Maximum resident set size (kbytes): 2141892
…we can see that we used the expected amount of memory. This isn’t surprising, but it’s good to test the obvious stuff first.
Now, if we make a script to run 3 instances of mem.js
in parallel:
# spawn.sh
echo "start"
( node mem.js ) &
( node mem.js ) &
( node mem.js ) &
echo "waiting"
wait
echo "done"
…and run that with the same approach as above:
$ /usr/bin/time -v bash spawn.sh
start
waiting
Starting memory allocation...
Starting memory allocation...
Starting memory allocation...
Allocated: 0.25 GB in 0.07 seconds
...
Memory allocation complete in 0.81 seconds!
done
Command being timed: "bash spawn.sh"
...
Maximum resident set size (kbytes): 2140492
…we still only see 2GB of max memory usage, even though we had 3 processes in parallel
so we’d expect ~6GB of memory usage. We need something else to track memory usage, so
here’s a track.sh
bash script that can do that:
#!/bin/bash
# watch memory usage of processes attached to this terminal, writing the results to a CSV
logFile="${LOG_FILE:-log.csv}"
echo "totalMemKb,timestamp,separateMemValues" > "$logFile"
awkProg=$(cat << "HEREDOC"
{
if (NR>1) {
sum+=$1; values=values $1 " "
}
}
END {
print sum "," now "," values
}
HEREDOC
)
while true; do
ps T -o rss | awk -v now="$(date +%s)" "$awkProg" >> "$logFile"

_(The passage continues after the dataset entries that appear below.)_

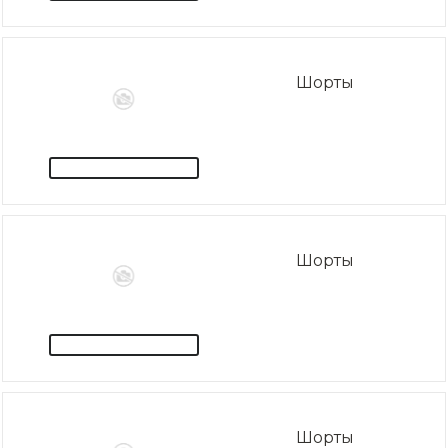
Шорты
Шорты
Шорты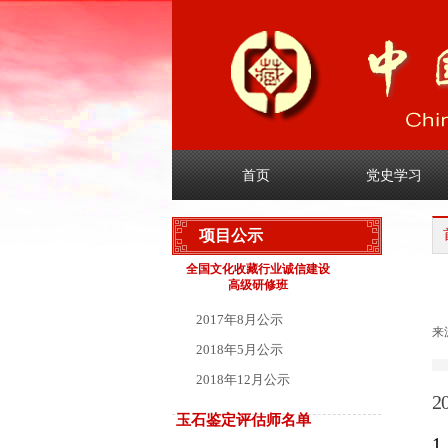
首页
党史学习
项目公示
全国文化收藏行业诚信建设
高级研修班
2017年8月公示
来
2018年5月公示
2018年12月公示
2
玉石鉴定评估师名单
1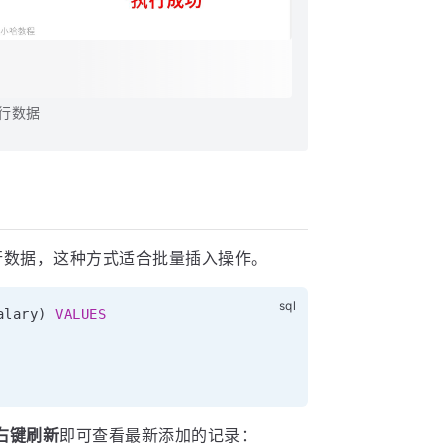
单行数据
数据，这种方式适合批量插入操作。
alary
)
VALUES
右键刷新
即可查看最新添加的记录：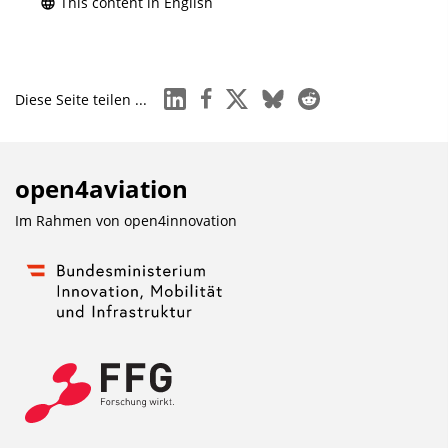
This content in English
linkedin
facebook
x
bluesky
reddit
Diese Seite teilen ...
open4aviation
Im Rahmen von
open4innovation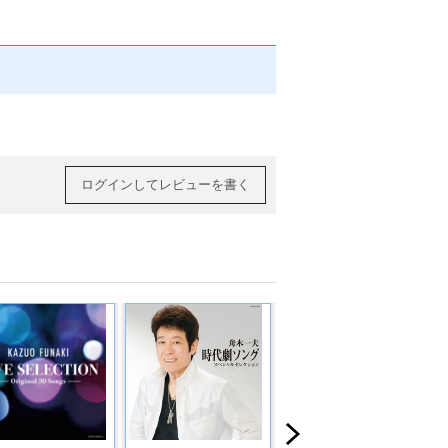
ログインしてレビューを書く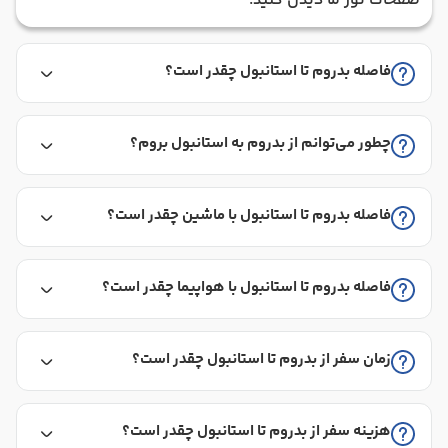
صفحات تور ما دیدن کنید.
فاصله بدروم تا استانبول چقدر است؟
چطور می‌توانم از بدروم به استانبول بروم؟
فاصله بدروم تا استانبول با ماشین چقدر است؟
فاصله بدروم تا استانبول با هواپیما چقدر است؟
زمان سفر از بدروم تا استانبول چقدر است؟
هزینه سفر از بدروم تا استانبول چقدر است؟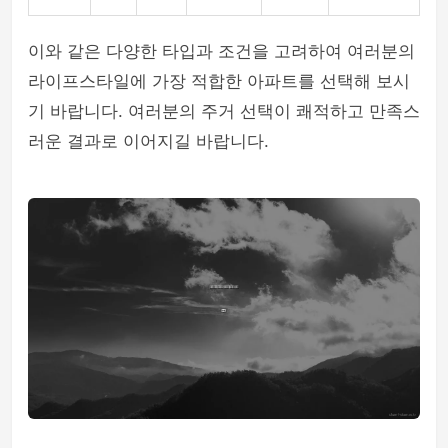
이와 같은 다양한 타입과 조건을 고려하여 여러분의
라이프스타일에 가장 적합한 아파트를 선택해 보시
기 바랍니다. 여러분의 주거 선택이 쾌적하고 만족스
러운 결과로 이어지길 바랍니다.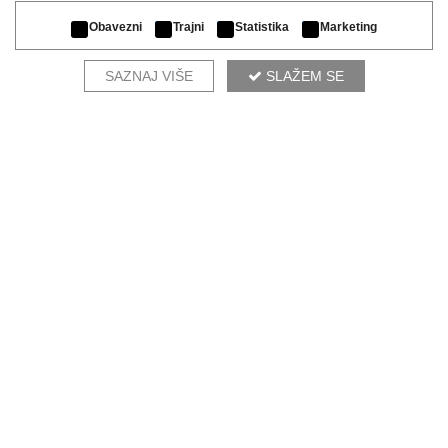
Obavezni
Trajni
Statistika
Marketing
SAZNAJ VIŠE
SLAŽEM SE
OMNIA TERRA
NOVO
TRPEZARIJSKI STOLOVI
TRPEZARIJSKE STOLICE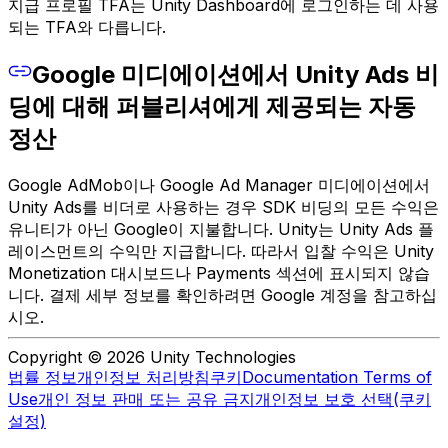
지급 프로필 TFA는 Unity Dashboard에 로그인하는 데 사용
되는 TFA와 다릅니다.
Google 미디에이션에서 Unity Ads 비
딩에 대해 퍼블리셔에게 제공되는 자동
정산
Google AdMob이나 Google Ad Manager 미디에이션에서
Unity Ads를 비더로 사용하는 경우 SDK 비딩의 모든 수익은
유니티가 아닌 Google이 지불합니다. Unity는 Unity Ads 플
레이스먼트의 수익만 지급합니다. 따라서 입찰 수익은 Unity
Monetization 대시보드나 Payments 섹션에 표시되지 않습
니다. 결제 세부 정보를 확인하려면 Google 계정을 참고하십
시오.
Copyright © 2026 Unity Technologies
법률 정보
개인정보 처리방침
쿠키
Documentation Terms of
Use
개인 정보 판매 또는 공유 금지
개인정보 보호 선택(쿠키
설정)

sleep 0.1 # TODO use larger values, like "1" for longer running processes
done
Let’s run track.sh
:
bash track.sh & pid=$!; /usr/bin/time -v bash spawn.sh; kill $pid
…and we can see /usr/bin/time
still reports 2GB of usage. Let’s look in the log file
created by track.sh
:
$ cat log.csv
totalMemKb,timestamp,separateMemValues
124960,1739833328,9608 3592 1148 3448 31488 32552 35832 3440 3852
1510676,1739833328,9608 3608 1148 3448 489480 499688 496356 3484 3856
2940312,1739833328,9608 3612 1148 3448 964352 977024 973728 3456 3936
4146308,1739833328,9608 3612 1148 3448 1410600 1355864 1354748 3452 3828
4808540,1739833328,9608 3612 1148 3448 1629192 1579472 1574560 3472 4028
5456184,1739833328,9608 3612 1148 3448 1846464 1798592 1785936 3440 3936
6112552,1739833328,9608 3612 1148 3448 2066640 2018768 2001888 3424 4016
25204,1739833329,9608 3612 1148 3448 0 0 0 3440 3948
…and we can see the max recorded memory usage is 6112552
KB, which is more like what
we expected.
The key part of track.sh
is ps T
, where the T
flag means:
$ ps --help s
...
T all processes on this terminal
…that is, we track everything spawned from this terminal, including all child processes. The tool writes a CSV so you can chart your memory usage over time, but if you only care about the max figure recorded, you can get that with:
awk -F ',' 'NR>1 && max < $1 { max = $1 } END { print max }' log.csv
Take note that track.sh
isn’t 100% accurate because if the memory usage spikes up then
down in between samples (faster than the sleep
time), then we won’t record that higher
number. It’s good enough for my purposes though.